Sidekiq isn’t going to change that.

I’d start over with, say, one month (or a hundred) messages in each category.

Thanks. That means we have a challenge. I think the only way forward is to do the following:

  • Import the last month (or two, three) of each mailing list into the production site. Say from 9/1/16.
  • Go live with the production site.
  • Backfill each list starting with August and then going backwards month by month until we’ve reached the beginning (November 1993).
  • Doing this backfill on the live production site.

Can you see a way of doing this? If we can’t, it’ll take us forever to make the switch.

I just did, on GitHub. :slight_smile:

Gunnar

5 Likes

Nice! Thanks, @Gunnar. The top post is a wiki, so please feel free to edit whatever seems unclear.

3 Likes

New issue. :slight_smile:

After importing 1.8 million messages and 38K users on my dev node, and restoring the backup to my production system, I went over all the site settings just to make everything was OK. I unchecked the ‘disable emails’ setting and watched my server blow up.

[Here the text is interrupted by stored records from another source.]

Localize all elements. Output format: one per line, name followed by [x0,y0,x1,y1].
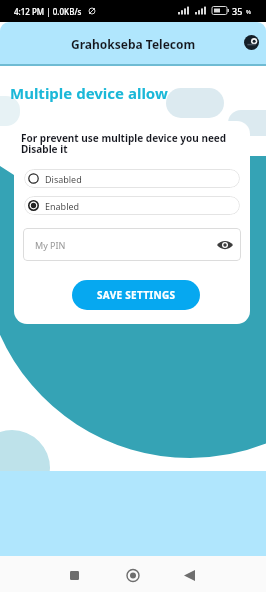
staticText: Multiple device allow [10,83,168,103]
staticText: 4:12 PM | 0.0KB/s [14,6,82,17]
button[interactable]: Disabled [24,169,240,188]
button[interactable]: SAVE SETTINGS [72,280,200,310]
other: Show PIN [217,240,233,250]
staticText: Disabled [45,173,82,185]
staticText: 35 [232,5,243,17]
staticText: % [246,8,251,16]
button[interactable]: My PIN [23,228,241,261]
button[interactable]: Recents [60,559,90,589]
button[interactable]: Home [118,559,148,589]
button[interactable]: Account [244,35,259,50]
staticText: Grahokseba Telecom [71,36,196,52]
staticText: For prevent use multiple device you need… [21,131,227,156]
staticText: Enabled [45,200,80,212]
button[interactable]: Enabled [24,196,240,215]
staticText: My PIN [35,239,66,251]
staticText: SAVE SETTINGS [97,288,176,302]
button[interactable]: Back [175,559,205,589]
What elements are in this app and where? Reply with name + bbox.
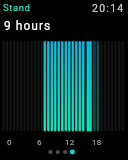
staticText: 6: [37, 138, 42, 147]
staticText: 9 hours: [4, 19, 52, 33]
staticText: 20:14: [92, 2, 125, 14]
staticText: Stand: [3, 2, 31, 13]
staticText: 0: [7, 138, 12, 147]
staticText: 12: [65, 138, 75, 147]
staticText: 18: [92, 138, 102, 147]
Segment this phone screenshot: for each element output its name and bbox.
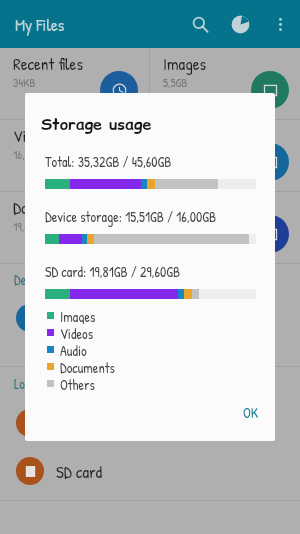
button[interactable]: Videos: [0, 120, 149, 191]
staticText: My Files: [15, 13, 180, 36]
button[interactable]: Search: [180, 4, 220, 44]
button[interactable]: Internal storage: [0, 294, 300, 342]
staticText: 0B: [163, 218, 175, 234]
staticText: Local storage: [14, 374, 82, 393]
staticText: Videos: [13, 124, 54, 147]
staticText: Recent files: [13, 52, 83, 75]
button[interactable]: Audio: [150, 120, 300, 191]
staticText: Audio: [60, 341, 87, 358]
staticText: Internal storage: [56, 307, 157, 330]
staticText: OK: [243, 403, 259, 422]
staticText: 16,1GB: [13, 146, 41, 162]
staticText: Videos: [60, 324, 94, 341]
staticText: Documents: [13, 196, 80, 219]
staticText: 5,5GB: [163, 74, 188, 90]
staticText: Total: 35,32GB / 45,60GB: [45, 152, 172, 171]
button[interactable]: More options: [260, 4, 300, 44]
button[interactable]: SD card: [0, 447, 300, 495]
staticText: Device storage: 15,51GB / 16,00GB: [45, 207, 217, 226]
staticText: Documents: [60, 358, 115, 375]
button[interactable]: Documents: [0, 192, 149, 263]
staticText: Images: [60, 307, 96, 324]
staticText: Device storage: [14, 270, 88, 289]
button[interactable]: Images: [150, 48, 300, 119]
staticText: SD card: [56, 460, 103, 483]
staticText: Downloads: [163, 196, 225, 219]
button[interactable]: OK: [232, 396, 270, 429]
staticText: 19,6MB: [13, 218, 43, 234]
staticText: 1,2GB: [163, 146, 188, 162]
staticText: 34KB: [13, 74, 36, 90]
staticText: Others: [60, 375, 95, 392]
staticText: Storage usage: [41, 113, 152, 135]
button[interactable]: Storage usage: [220, 4, 260, 44]
button[interactable]: Recent files: [0, 48, 149, 119]
button[interactable]: Device storage: [0, 399, 300, 447]
staticText: Images: [163, 52, 207, 75]
button[interactable]: Downloads: [150, 192, 300, 263]
staticText: SD card: 19,81GB / 29,60GB: [45, 262, 181, 281]
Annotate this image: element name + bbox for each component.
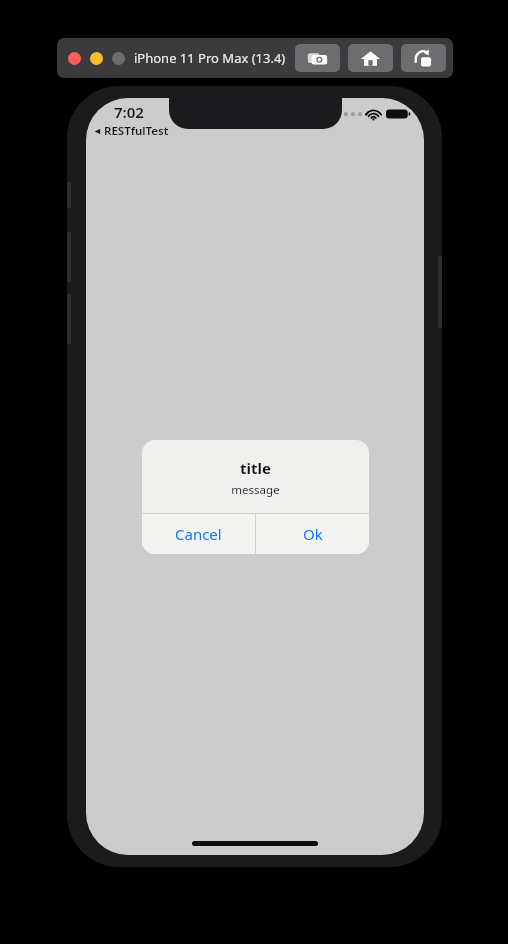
button[interactable]: Home <box>348 44 393 72</box>
button[interactable]: Cancel <box>142 514 255 554</box>
staticText: iPhone 11 Pro Max (13.4) <box>134 49 286 67</box>
button[interactable]: Zoom window <box>112 52 125 65</box>
button[interactable]: Close window <box>68 52 81 65</box>
button[interactable]: Ok <box>256 514 369 554</box>
staticText: message <box>231 482 280 498</box>
staticText: 7:02 <box>114 102 144 122</box>
staticText: RESTfulTest <box>104 123 169 139</box>
staticText: title <box>240 458 271 478</box>
button[interactable]: Rotate device <box>401 44 446 72</box>
button[interactable]: Minimize window <box>90 52 103 65</box>
button[interactable]: Take screenshot <box>295 44 340 72</box>
staticText: Ok <box>303 524 323 544</box>
staticText: Cancel <box>175 524 222 544</box>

Our archives go back to 1993, and Discourse decided to send multiple digest emails to all the 38K users. The immediate result was of course a suspension from AWS SES, and having to shut down all outgoing email.

I think it would be a good idea to mark all messages and users as “up to date” as the last part of the import process.

How can I stop Discourse from sending out all the digests that are already queued?

Gunnar

2 Likes

And another thing: How does Discourse/sidekiq decide which messages to send out in digests? The reason I ask is that we’ve run into a bit of a Y2K issue (16 years after the fact!)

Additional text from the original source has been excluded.